• _REQUIRED WORK_: When a line in the material contains the word "Gamer", copy it.

☆ ☆ ☆ ☆

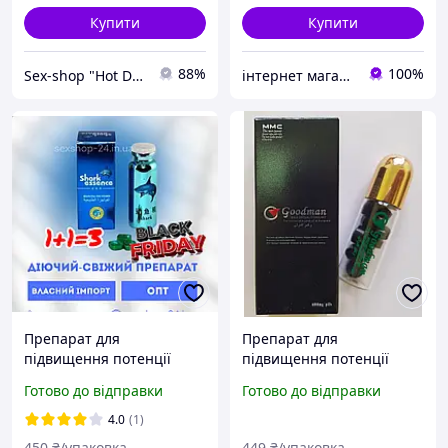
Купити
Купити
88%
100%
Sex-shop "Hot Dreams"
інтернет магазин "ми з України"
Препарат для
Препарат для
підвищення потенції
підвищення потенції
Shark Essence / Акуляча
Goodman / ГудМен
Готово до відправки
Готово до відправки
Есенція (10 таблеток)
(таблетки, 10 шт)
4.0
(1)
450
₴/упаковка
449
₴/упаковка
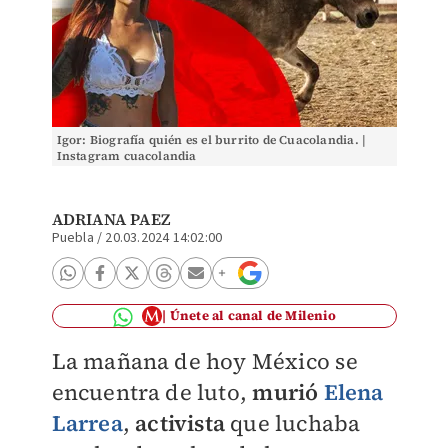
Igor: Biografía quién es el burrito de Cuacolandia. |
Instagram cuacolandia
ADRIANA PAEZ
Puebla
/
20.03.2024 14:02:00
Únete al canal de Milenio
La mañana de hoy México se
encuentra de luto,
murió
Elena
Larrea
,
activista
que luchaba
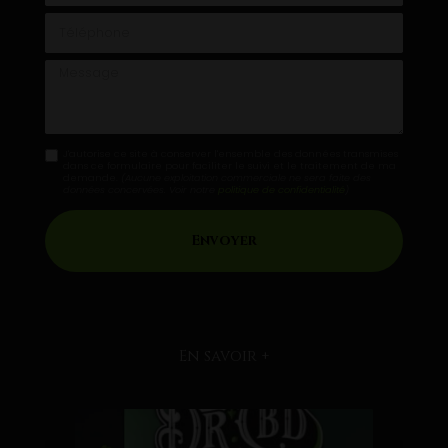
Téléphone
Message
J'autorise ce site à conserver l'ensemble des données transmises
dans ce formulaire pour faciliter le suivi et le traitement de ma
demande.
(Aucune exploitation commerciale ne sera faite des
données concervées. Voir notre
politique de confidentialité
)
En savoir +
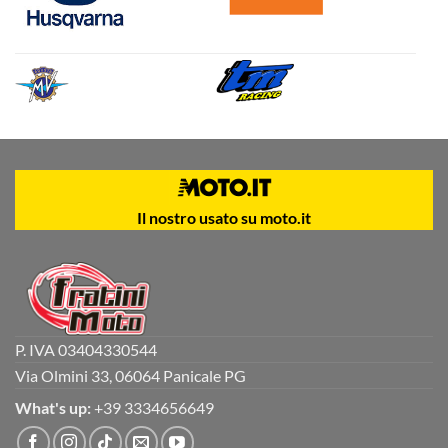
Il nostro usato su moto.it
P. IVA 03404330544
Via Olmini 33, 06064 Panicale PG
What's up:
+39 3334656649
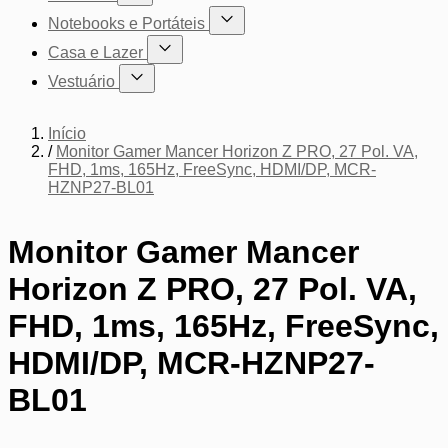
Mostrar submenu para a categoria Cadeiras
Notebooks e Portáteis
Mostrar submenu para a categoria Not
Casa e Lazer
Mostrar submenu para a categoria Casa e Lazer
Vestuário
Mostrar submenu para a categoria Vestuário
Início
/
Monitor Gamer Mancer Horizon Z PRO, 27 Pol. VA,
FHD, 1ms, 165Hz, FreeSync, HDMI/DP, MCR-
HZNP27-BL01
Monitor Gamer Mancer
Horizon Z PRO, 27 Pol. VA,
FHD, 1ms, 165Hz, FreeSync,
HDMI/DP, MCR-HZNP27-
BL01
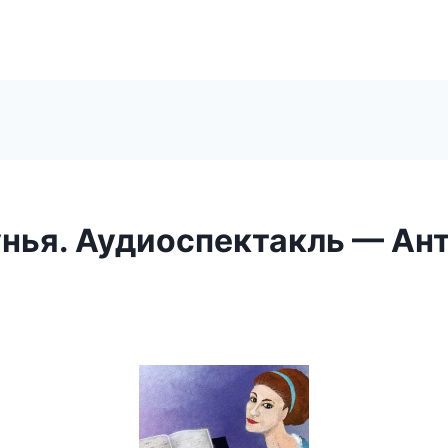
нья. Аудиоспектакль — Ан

☆ ☆ ☆ ☆

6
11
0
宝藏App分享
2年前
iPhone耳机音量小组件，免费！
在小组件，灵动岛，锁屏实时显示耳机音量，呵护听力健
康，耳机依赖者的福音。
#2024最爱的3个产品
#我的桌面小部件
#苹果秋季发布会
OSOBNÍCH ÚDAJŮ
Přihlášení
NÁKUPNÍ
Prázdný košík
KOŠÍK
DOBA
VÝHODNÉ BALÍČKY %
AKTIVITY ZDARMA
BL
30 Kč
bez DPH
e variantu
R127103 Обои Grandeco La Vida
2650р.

☆ ☆ ☆ ☆

• _SOLUTION BELOW_:
Monitor Gamer Mancer Horizon Z PRO, 27 Pol. VA,
Monitor Gamer Mancer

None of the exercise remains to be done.